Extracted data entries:
**********

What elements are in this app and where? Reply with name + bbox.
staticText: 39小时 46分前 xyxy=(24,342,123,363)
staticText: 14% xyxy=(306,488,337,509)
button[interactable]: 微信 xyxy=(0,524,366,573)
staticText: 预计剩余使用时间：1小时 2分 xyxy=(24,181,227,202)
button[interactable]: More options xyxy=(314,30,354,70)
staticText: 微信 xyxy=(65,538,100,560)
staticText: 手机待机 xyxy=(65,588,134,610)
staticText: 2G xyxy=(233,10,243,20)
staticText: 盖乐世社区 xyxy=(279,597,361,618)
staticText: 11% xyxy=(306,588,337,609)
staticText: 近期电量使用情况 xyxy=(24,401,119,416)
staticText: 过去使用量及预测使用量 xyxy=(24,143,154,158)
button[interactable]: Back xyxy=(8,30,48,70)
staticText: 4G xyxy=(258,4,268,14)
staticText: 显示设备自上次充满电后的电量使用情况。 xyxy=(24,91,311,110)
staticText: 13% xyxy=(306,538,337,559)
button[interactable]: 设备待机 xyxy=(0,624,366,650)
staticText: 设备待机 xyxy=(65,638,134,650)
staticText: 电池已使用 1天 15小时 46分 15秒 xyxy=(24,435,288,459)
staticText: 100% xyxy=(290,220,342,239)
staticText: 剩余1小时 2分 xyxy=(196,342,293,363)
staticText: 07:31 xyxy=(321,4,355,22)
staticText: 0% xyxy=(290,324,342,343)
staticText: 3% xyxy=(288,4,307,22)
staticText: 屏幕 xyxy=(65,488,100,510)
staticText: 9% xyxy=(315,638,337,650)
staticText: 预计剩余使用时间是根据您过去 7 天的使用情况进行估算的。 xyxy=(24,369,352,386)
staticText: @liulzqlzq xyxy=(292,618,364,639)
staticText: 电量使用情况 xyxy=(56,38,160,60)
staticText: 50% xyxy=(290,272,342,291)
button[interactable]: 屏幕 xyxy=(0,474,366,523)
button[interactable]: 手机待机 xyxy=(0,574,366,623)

**********

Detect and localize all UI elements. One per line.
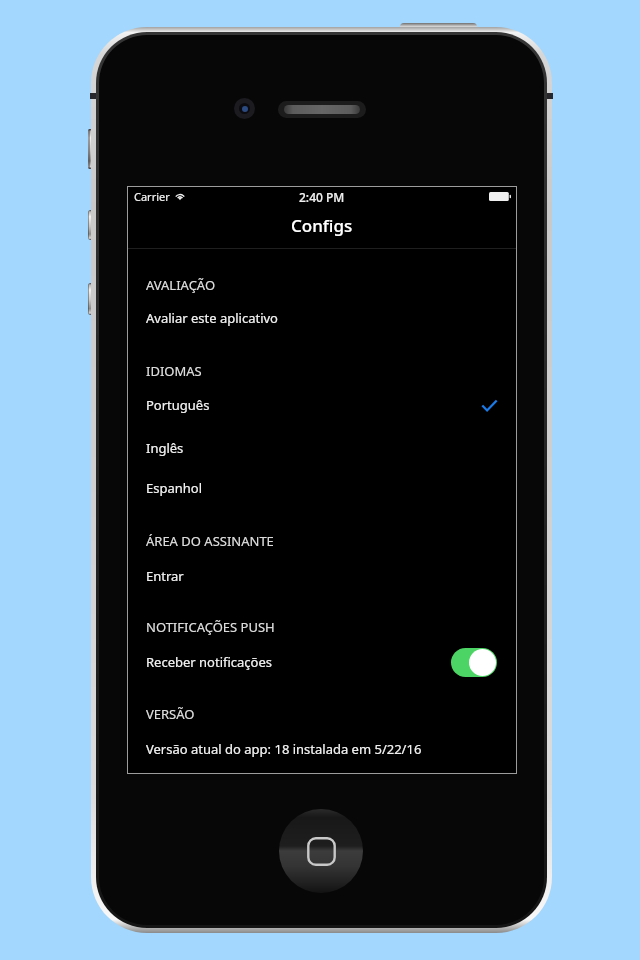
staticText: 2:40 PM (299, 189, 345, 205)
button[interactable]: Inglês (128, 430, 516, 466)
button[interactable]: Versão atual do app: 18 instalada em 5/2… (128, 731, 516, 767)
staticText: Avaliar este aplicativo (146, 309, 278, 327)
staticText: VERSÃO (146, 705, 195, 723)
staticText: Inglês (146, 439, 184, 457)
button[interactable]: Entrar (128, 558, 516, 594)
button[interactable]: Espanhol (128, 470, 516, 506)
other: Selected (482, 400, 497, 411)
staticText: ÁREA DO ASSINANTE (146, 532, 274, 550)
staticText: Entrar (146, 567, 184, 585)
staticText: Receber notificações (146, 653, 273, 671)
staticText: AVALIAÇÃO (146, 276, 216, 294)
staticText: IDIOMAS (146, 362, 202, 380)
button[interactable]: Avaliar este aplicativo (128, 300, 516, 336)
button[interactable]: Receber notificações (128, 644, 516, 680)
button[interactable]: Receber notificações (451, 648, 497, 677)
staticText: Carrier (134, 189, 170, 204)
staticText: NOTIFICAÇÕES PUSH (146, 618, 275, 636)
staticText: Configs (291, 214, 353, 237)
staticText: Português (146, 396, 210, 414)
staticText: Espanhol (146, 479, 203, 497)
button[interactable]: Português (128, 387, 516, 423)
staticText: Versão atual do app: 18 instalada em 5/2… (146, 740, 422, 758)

**********

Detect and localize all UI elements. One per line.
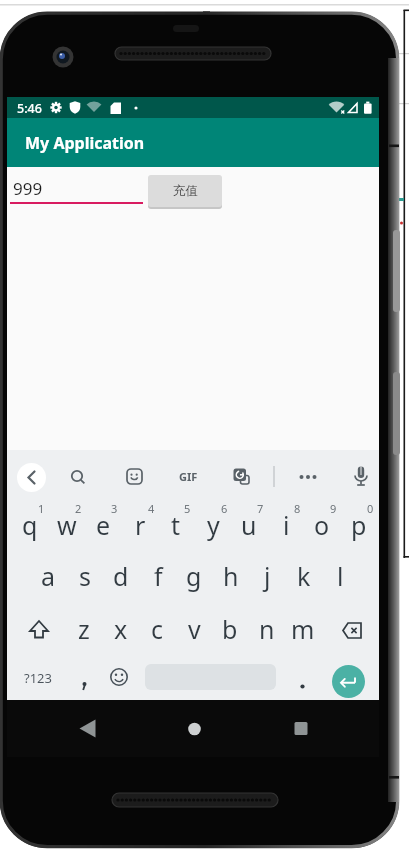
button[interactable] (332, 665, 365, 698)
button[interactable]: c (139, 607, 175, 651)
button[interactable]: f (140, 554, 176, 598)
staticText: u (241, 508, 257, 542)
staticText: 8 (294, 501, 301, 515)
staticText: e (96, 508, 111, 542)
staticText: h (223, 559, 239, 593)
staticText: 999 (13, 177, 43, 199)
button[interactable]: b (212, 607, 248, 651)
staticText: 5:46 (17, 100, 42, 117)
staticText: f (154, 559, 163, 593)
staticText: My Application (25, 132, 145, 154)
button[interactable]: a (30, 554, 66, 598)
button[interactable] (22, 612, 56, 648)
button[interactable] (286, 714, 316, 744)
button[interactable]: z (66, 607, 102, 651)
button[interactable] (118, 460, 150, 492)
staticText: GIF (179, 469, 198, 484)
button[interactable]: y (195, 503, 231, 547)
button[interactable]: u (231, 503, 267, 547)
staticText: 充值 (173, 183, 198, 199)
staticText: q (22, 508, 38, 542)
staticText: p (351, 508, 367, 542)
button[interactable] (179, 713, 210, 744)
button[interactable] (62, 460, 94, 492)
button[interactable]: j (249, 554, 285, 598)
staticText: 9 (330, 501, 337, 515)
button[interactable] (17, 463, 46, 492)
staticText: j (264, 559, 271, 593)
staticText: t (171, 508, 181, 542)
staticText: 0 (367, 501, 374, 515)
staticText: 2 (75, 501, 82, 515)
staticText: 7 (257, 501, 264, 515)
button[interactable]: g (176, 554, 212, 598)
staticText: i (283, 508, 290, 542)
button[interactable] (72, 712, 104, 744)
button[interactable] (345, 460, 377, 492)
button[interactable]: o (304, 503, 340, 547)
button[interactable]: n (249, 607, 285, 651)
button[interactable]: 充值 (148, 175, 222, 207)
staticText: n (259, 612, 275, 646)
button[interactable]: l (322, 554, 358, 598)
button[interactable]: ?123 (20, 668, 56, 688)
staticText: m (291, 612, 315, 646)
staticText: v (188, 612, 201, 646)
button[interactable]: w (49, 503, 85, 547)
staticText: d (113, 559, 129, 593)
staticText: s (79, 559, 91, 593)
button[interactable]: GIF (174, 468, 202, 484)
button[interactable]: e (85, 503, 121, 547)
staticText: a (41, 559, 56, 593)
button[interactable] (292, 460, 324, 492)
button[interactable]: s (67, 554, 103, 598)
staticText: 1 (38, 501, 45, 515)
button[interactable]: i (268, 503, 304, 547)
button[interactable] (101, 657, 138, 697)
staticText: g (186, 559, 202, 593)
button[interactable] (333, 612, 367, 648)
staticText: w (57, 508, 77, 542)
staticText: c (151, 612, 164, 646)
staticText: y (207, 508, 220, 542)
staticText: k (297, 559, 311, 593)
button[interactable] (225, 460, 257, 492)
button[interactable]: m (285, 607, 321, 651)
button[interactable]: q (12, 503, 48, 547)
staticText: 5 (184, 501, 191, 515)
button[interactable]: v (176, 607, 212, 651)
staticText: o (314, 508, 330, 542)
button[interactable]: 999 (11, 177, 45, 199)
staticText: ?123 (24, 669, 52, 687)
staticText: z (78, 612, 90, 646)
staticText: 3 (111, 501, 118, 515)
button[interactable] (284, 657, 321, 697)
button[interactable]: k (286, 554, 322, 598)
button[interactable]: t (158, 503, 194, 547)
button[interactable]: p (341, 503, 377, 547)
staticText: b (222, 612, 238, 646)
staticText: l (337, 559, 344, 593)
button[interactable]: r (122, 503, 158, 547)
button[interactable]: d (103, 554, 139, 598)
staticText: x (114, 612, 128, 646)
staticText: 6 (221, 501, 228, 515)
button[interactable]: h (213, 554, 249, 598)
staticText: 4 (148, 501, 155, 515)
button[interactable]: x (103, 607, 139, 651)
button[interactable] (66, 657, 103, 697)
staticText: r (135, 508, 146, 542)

**********

Report the number of lines in the entries above that include the word "Espanhol" and add nothing to it.

2